===== DATA EXTRACTS

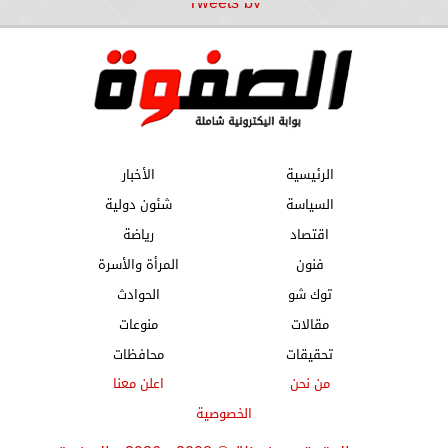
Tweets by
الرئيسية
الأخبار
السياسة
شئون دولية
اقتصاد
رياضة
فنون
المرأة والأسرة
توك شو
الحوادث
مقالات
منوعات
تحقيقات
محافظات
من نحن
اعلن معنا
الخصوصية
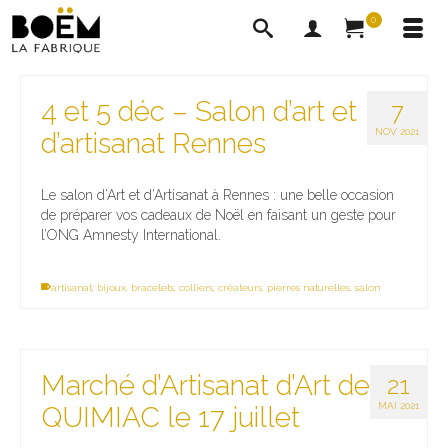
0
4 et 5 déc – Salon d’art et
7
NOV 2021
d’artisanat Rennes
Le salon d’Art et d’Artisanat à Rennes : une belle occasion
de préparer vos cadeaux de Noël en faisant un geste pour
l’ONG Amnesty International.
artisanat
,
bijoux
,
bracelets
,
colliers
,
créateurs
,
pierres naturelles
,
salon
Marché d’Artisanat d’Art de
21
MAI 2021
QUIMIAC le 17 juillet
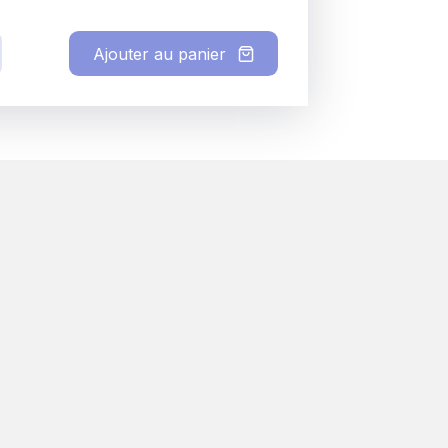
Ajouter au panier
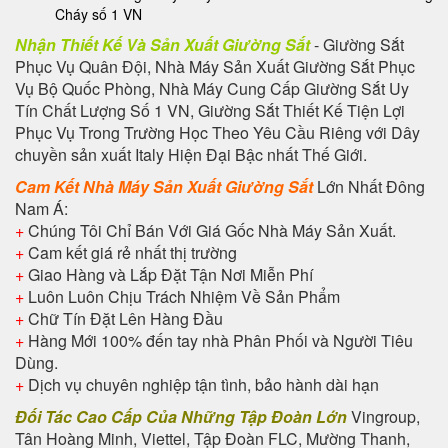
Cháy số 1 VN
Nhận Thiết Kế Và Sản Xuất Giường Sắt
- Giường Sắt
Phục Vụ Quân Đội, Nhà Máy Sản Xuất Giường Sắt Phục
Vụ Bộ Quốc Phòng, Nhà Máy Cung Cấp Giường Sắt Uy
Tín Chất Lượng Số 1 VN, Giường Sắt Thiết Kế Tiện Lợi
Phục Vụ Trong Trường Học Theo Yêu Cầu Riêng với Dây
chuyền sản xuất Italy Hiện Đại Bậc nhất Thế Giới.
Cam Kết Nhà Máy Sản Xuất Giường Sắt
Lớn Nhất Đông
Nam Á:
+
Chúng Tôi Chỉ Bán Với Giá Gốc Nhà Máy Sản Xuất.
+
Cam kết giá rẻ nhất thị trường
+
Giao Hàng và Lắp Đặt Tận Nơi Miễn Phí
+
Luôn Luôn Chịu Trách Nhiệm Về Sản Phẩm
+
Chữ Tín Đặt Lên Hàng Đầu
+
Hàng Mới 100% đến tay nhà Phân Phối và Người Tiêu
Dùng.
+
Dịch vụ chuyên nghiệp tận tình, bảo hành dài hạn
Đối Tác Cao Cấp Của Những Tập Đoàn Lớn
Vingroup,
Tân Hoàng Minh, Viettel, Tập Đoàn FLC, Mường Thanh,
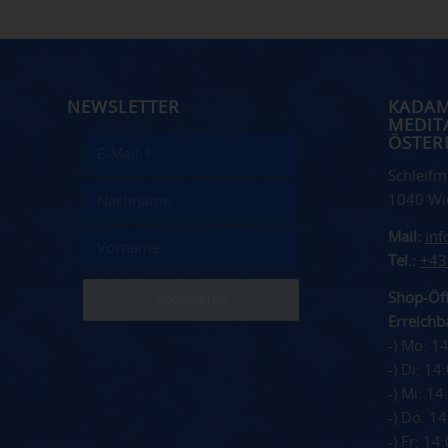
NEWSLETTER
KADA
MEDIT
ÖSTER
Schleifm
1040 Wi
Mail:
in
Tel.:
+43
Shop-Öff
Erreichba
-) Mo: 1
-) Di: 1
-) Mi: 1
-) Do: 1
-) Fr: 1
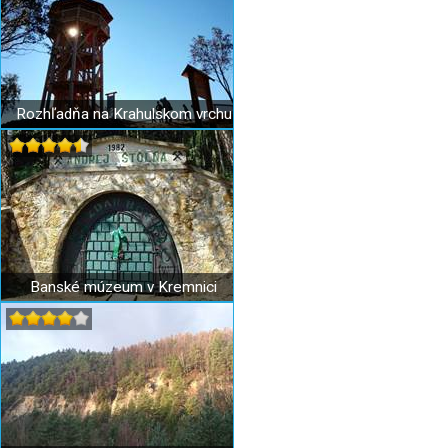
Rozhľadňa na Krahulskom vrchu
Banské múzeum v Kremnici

==========
===== DATA EXTRACTS

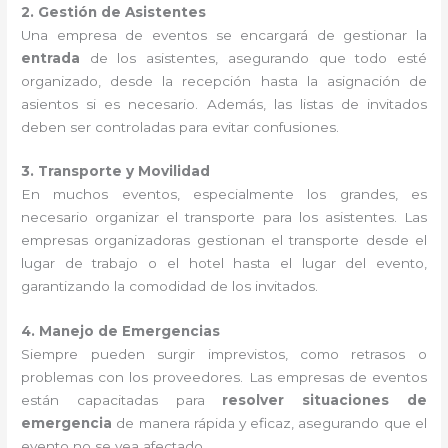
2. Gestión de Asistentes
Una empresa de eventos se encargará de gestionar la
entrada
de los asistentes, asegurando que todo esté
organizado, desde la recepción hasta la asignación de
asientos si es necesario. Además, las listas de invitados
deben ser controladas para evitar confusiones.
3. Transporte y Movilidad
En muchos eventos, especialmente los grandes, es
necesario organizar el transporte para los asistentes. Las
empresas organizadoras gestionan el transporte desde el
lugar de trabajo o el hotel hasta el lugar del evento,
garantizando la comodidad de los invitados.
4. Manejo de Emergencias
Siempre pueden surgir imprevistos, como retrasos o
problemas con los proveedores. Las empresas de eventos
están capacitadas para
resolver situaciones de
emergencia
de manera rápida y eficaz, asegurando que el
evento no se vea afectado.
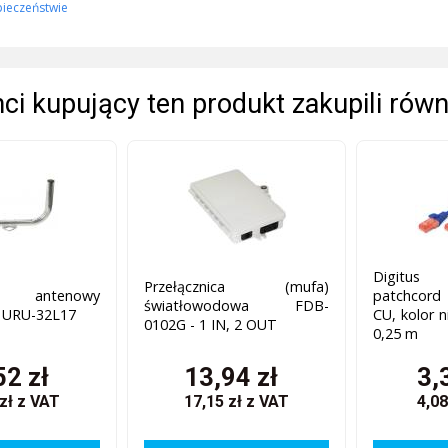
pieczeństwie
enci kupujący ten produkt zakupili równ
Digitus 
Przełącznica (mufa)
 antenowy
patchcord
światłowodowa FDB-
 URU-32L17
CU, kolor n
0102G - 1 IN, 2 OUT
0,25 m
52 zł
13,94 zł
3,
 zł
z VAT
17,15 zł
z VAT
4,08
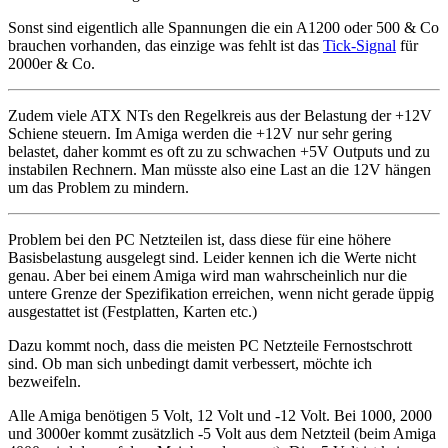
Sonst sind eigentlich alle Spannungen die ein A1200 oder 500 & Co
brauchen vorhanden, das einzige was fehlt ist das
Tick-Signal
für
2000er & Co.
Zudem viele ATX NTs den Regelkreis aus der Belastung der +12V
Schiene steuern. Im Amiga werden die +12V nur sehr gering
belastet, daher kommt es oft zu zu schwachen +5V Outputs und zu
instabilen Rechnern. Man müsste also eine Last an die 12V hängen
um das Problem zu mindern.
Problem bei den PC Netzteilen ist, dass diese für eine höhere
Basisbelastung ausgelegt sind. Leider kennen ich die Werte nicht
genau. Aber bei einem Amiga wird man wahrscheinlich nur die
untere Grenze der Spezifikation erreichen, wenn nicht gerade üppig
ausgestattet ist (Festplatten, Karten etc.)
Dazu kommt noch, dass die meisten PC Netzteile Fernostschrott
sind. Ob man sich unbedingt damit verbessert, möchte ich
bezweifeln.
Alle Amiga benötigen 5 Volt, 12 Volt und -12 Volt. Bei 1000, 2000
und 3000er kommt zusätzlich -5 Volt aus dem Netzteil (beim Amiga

==========

> INSTRUCTIONS FOR THE TASK:
Only the lines above from the line containing "Sonst sind eigentlich" through the line containing "und 3000er kommt" should be retyped, exactly and with both ends included.

> REPLY:
Sonst sind eigentlich alle Spannungen die ein A1200 oder 500 & Co
brauchen vorhanden, das einzige was fehlt ist das
Tick-Signal
für
2000er & Co.
Zudem viele ATX NTs den Regelkreis aus der Belastung der +12V
Schiene steuern. Im Amiga werden die +12V nur sehr gering
belastet, daher kommt es oft zu zu schwachen +5V Outputs und zu
instabilen Rechnern. Man müsste also eine Last an die 12V hängen
um das Problem zu mindern.
Problem bei den PC Netzteilen ist, dass diese für eine höhere
Basisbelastung ausgelegt sind. Leider kennen ich die Werte nicht
genau. Aber bei einem Amiga wird man wahrscheinlich nur die
untere Grenze der Spezifikation erreichen, wenn nicht gerade üppig
ausgestattet ist (Festplatten, Karten etc.)
Dazu kommt noch, dass die meisten PC Netzteile Fernostschrott
sind. Ob man sich unbedingt damit verbessert, möchte ich
bezweifeln.
Alle Amiga benötigen 5 Volt, 12 Volt und -12 Volt. Bei 1000, 2000
und 3000er kommt zusätzlich -5 Volt aus dem Netzteil (beim Amiga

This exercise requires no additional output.